Elizabeth and I met up with Jen Buss and the rest of the NJOY Racing team. We took a couple team photos, enjoyed the pre-race fun, then prepared to go run. I made sure to tie my shoelaces so as to not have an issue on the short course. I was ready. Elizabeth and I had done a quick warmup run so my legs were ready to go at gun time. Unfortunately, we could not quite make it to the front of the pack, but Elizabeth said not to worry. she would ensure that we would quickly pass people and find an open space in which to operate. The gun sounded. The race was on.
It took a moment for us to get going. I accidentally stepped on a couple heels. We started to jog. We crossed the start line. I was a bit nervous remembering a couple of races from the past where my guide and I would start in a crowd, but could never shake loose. I felt a bit nervous if that would be the case, but I remembered that the number of participants was small so we should eventually break from the pack. Sure enough, Elizabeth worked her magic to navigate us through and by people very quickly. As we began to move, I checked my body. It felt loose and strong. Probably less than half a mile into the race, I felt that my left shoelaces were becoming untied. Sure enough, they did. I mentioned it to Elizabeth who said to keep running. We would eventually figure out a place to pause. Of course, this meant that in order to reach out goal, we would have to make up the time at different points in the race. I tried picking up the pace knowing I would have to stop soon. Eventually, Elizabeth found a good spot where we stopped. After fixing the problem, it was time to make up the seconds. We started pushing. Elizabeth said we were on target. Even with the stop, we had not missed a beat. Spectator support was nice as people clapped and cheered. There were moments were I did not hear too many runners around us. When I did, I would challenge myself to push harder to leave them in our dust. If I would hear steps ahead of us, I would see how long before we would catch and go by those footsteps.
Elizabeth and I reached the turn-around. It was time to head for home. I heard there was just over 1,000 runners in this event. As Elizabeth and I raced towards home, I wondered if we were moving fast enough to be in the top 100. Could we be higher? Each time I heard us pass someone I would rejoice knowing that was one less person ahead of me. I started to feel a bit tired, but I kept telling myself we were less than ten minutes from the finish line. I kept pushing myself to not ease up. Whatever this pace was, I needed to go faster. As we hit the final mile, I could feel the finish line nearing. I was motivated to finish strong. From time-to-time, I would hear someone nearing so I would pick up the pace. I was not going to let any individual pass us. I wanted to storm home to as high a finish as possible. Elizabeth had me turn it on. We were less than half a mile from the finish. I could hear us passing people. I wanted to make sure they did not pass us. Elizabeth shouted with joy at how well I was running. I knew the end was near. Spectators cheered. I could hear the finish line crowd. We were 250 meters from the end. Elizabeth had me push for one final sprint. She screamed, "Yeah Iz! Yeah Iz! You got this!!!" Of all the screaming fans out on that course, Elizabeth was yelling the loudest. It sounded like the louder she yelled the louder everyone screamed as I roared to the finish line in 22:32 which is a three minute personal record at the 5K distance. In fact, to make up for being in the pack at the start then my shoe becoming untied, we had run sub 6:50 per mile pace down the home stretch.

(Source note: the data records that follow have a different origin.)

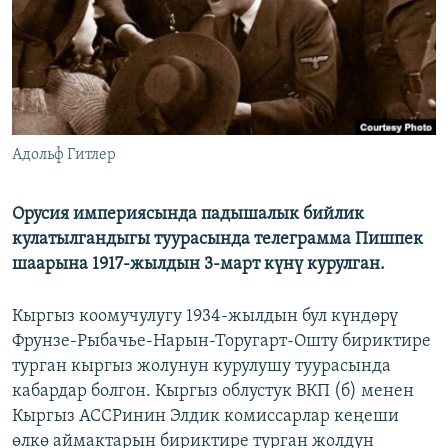
ОНЛАЙН ШЕРИНЕ
ЭЖЕ-СИҢДИЛЕР
АЗАТТЫК+
ЫҢГАЙСЫЗ СУРООЛОР
ЭЕ/АРнун бардык сайттары
Адольф Гитлер
Орусия империясында падышалык бийлик
кулатылгандыгы туурасында телеграмма Пишпек
шаарына 1917-жылдын 3-март күнү курулган.
Кыргыз коомучулугу 1934-жылдын бул күндөрү
Фрунзе-Рыбачье-Нарын-Торугарт-Ошту бириктире
турган кыргыз жолунун курулушу туурасында
кабардар болгон. Кыргыз облустук ВКП (б) менен
Кыргыз АССРинин Элдик комиссарлар кеңеши
өлкө аймактарын бириктире турган жолдун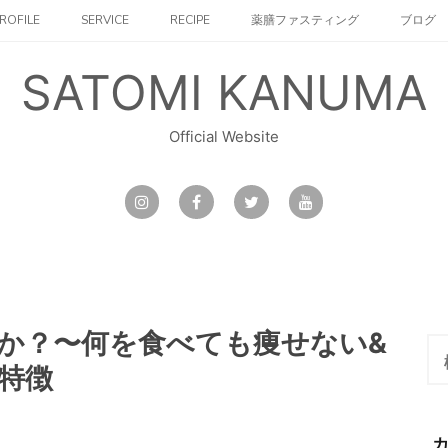
ROFILE
SERVICE
RECIPE
薬膳ファスティング
ブログ
SATOMI KANUMA
Official Website
か？〜何を食べても痩せない&
検
索:
特徴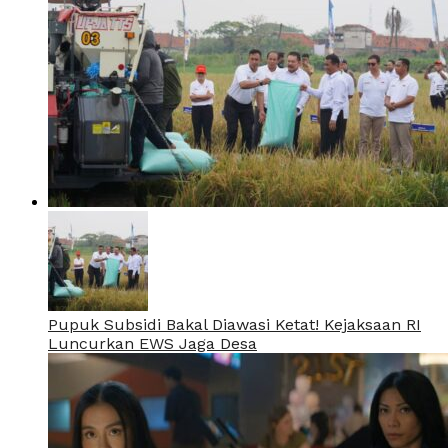
Pupuk Subsidi Bakal Diawasi Ketat! Kejaksaan RI
Luncurkan EWS Jaga Desa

I have now run a stand-alone 5K faster than I have run a last leg of a triathlon 5K. I feel much better of being able to say what my 5K personal best is. I also know there is more work to do to keep improving at this distance so that it may pay off in both future 5K races and the ones I run as part of triathlons. I have a new time to beat. I am excited that my personal best is now closer to my ultimate goal of breaking twenty minutes for 3.1 miles. I think of my very first 5K and how it took me thirty-four minutes to complete. I have sure come a long way from those days. Thank you to Elizabeth Bilitz for once again agreeing to be my eyes for an event. I look forward to many more opportunities to run with her. Thank you Jen Buss and NJOY Racing. Thank you to James of the Chinatown 5K organizing committee for making sure Elizabeth and I ran in this event. Thank you Pinnacle Performance Company for the continued support. Thank you for reading this report. Now it is time to focus on the New York City Triathlon which will take place tomorrow. Good luck to all my friends who will be racing. Special shout out to the beautiful, talented, and amazing Jenna Parker for whom I will be cheering the loudest!!